With its signature denim vests and woolly beards, dizzying twin guitar leads, and a frontman who could make the most charismatic band leaders envious, Valient Thorr should be the biggest band in metal.
The North Carolina quintet already plays massive festivals in Europe. Hard-rock heavyweights Motorhead and Mastodon have recruited it for tours. Its songs have been featured in video games. And frontman Valient Himself placed second in www.metalsucks.net’s “Top 25 Modern Metal Frontman” and “Best Beard in the History of Metal” polls.
With its sixth album, “Our Own Masters” (out June 18), could the underground road dogs become the genre’s next big thing?
It’s entirely possible, given the quality of the album as well as a new management, booking and publicity team.
Valient Thorr plays Tremont Music Hall Wednesday, and while it doesn’t have a massive fan base in Charlotte, those in the know are loyal and loud. It’s a matter of metal fans discovering its old-school brand of hard rock, which brings to mind classic Thin Lizzy and AC/DC.
“Some places we sell out. Some places we still struggle,” says frontman Valient Himself, a Lincolnton native who moved to Richmond, Va., in September. “It’s crazy in Europe. Every single show is jam-packed. There are (other) places that turn around after years. For a long time, it was hard to get a crowd in Seattle. Now we’ve got a crazy crowd there.
“We’ve got big crowds in Pittsburgh, Kansas City, L.A., New York and Columbus, Ohio. Then I swear we’ve played Albuquerque between 15 and 20 times over the last 10 years and it’s always the same. It’s about promotion and distribution.”
On “Our Own Masters,” which was recorded with Harvey Milk’s Kyle Spence in Athens, Ga., the band tried multiple arrangements of songs – sometimes trying the same song six or seven different ways.
“Some (versions) were so different I was scared to show them to friends. I didn’t know what anyone would think,” says Valient Himself.
“The last few records have been tour, tour, tour and a month to write songs and another month to record them,” says guitarist Eidan Thorr.

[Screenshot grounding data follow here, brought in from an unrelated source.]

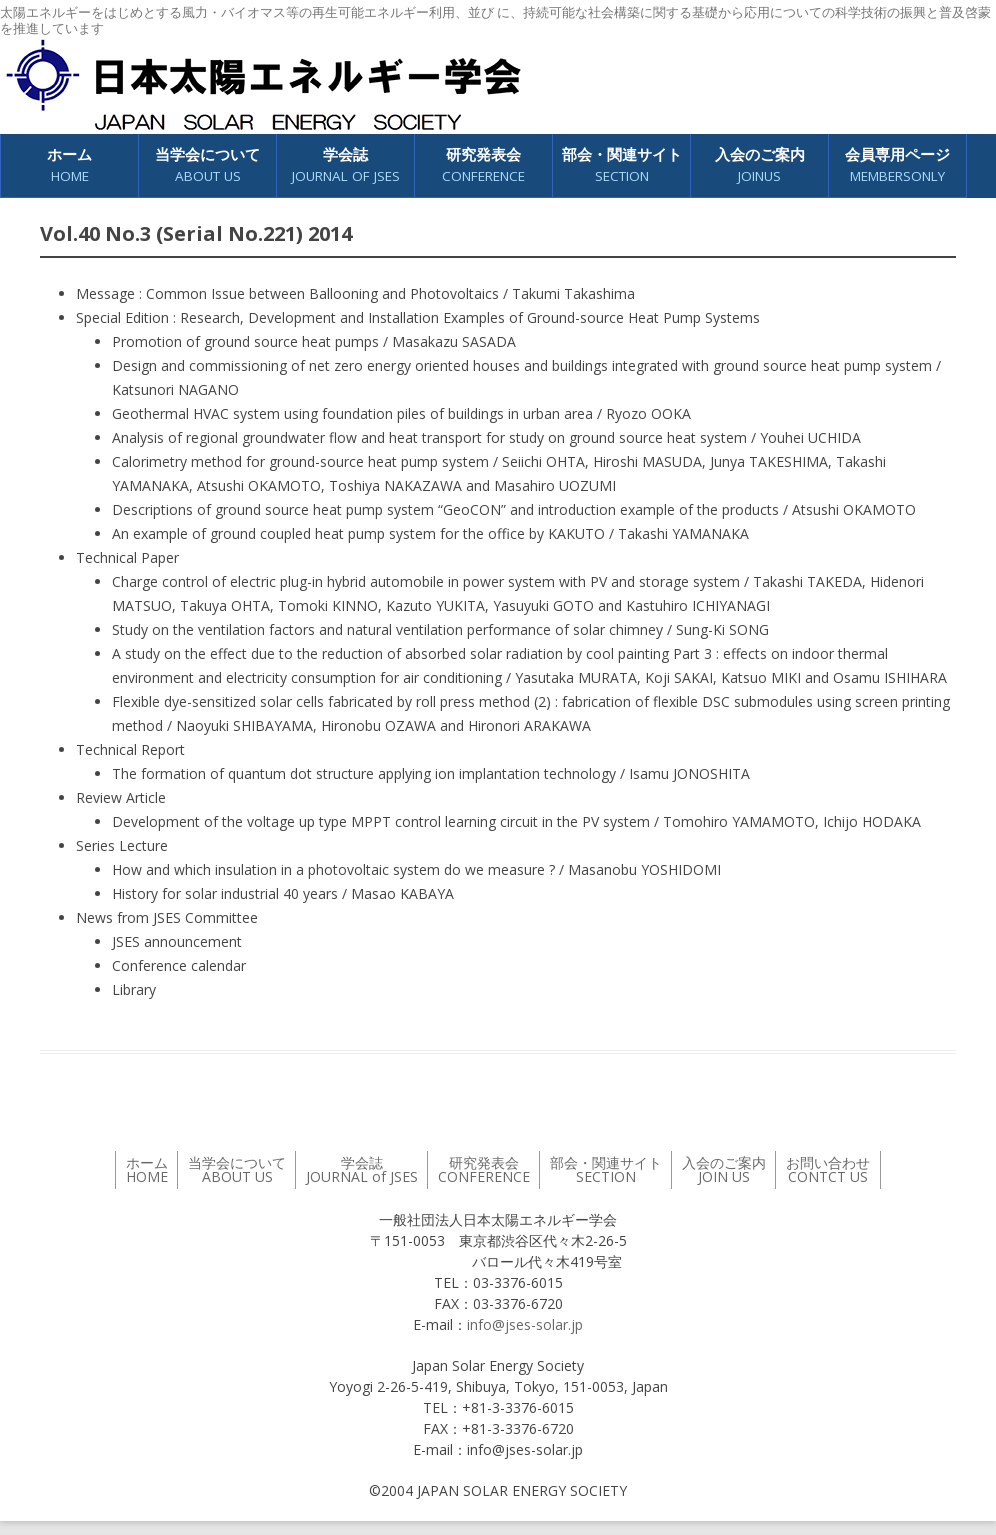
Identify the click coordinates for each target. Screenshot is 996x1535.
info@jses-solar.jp (525, 1324)
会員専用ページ (897, 165)
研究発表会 (483, 165)
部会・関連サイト (622, 165)
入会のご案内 (760, 165)
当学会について (207, 165)
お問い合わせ (828, 1169)
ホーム (69, 165)
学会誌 (346, 165)
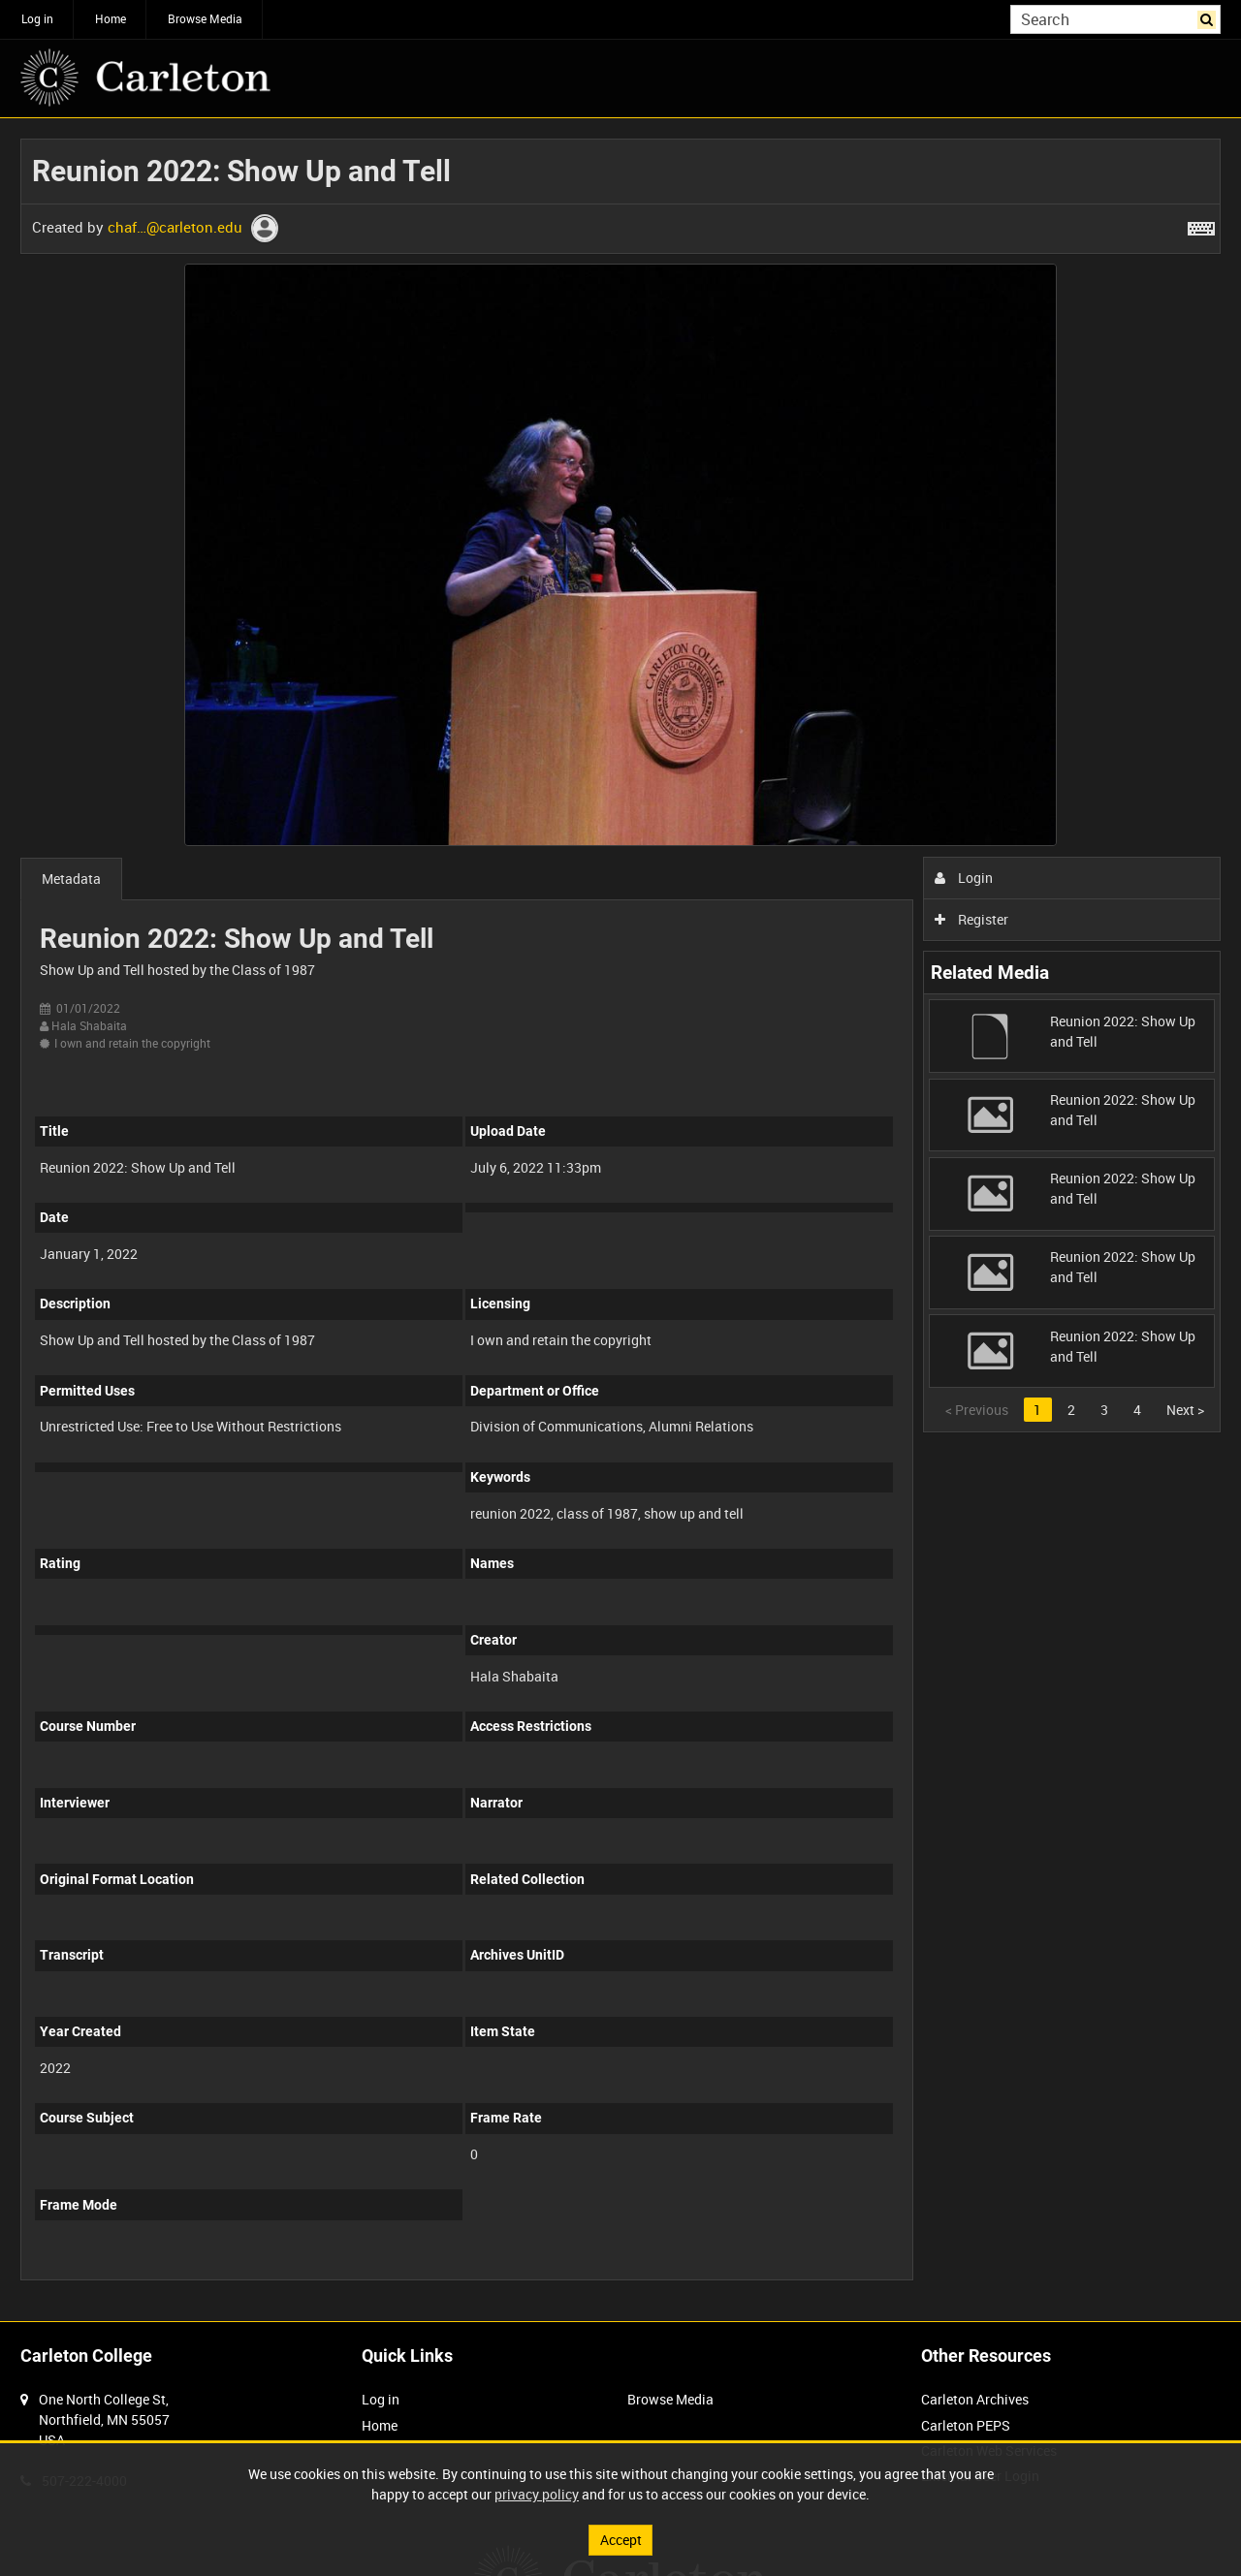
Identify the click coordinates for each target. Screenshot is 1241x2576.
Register (972, 919)
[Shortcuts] (1201, 224)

This approach gave songs longer to develop. “We were a little more prepared, instead of being married to something you just wrote two or three weeks ago.”
“They seem more finished,” adds Valient Himself.
The lyrics – which balance fantasy and social commentary – are embedded in Eidan Thorr’s and fellow guitarist Sadat Thorr’s distorted riffs and Iron Maiden-like interplay.
“We always try to stay relevant and write something where that message is wrapped up in the whole thing,” the singer says.
Eidan Thorr names his dad’s classic-rock collection and Jesus Lizard as inspirations, but Valient Himself says the only influences all five members agree on are Devo and Steely Dan.
“We don’t necessarily wear (our influences) on our sleeves. It’s all over the board. I think that’s what makes the Valient Thorr sound,” says the band’s founder, who holds an MFA from East Carolina and once taught sixth grade. “A combination of James Brown and MC5 – that’s what we wanted.”
When he founded Valient Thorr in 2000, “there was only rock music. There needed to be a roll. We always said we wanted to put the roll back in rock-and-roll.”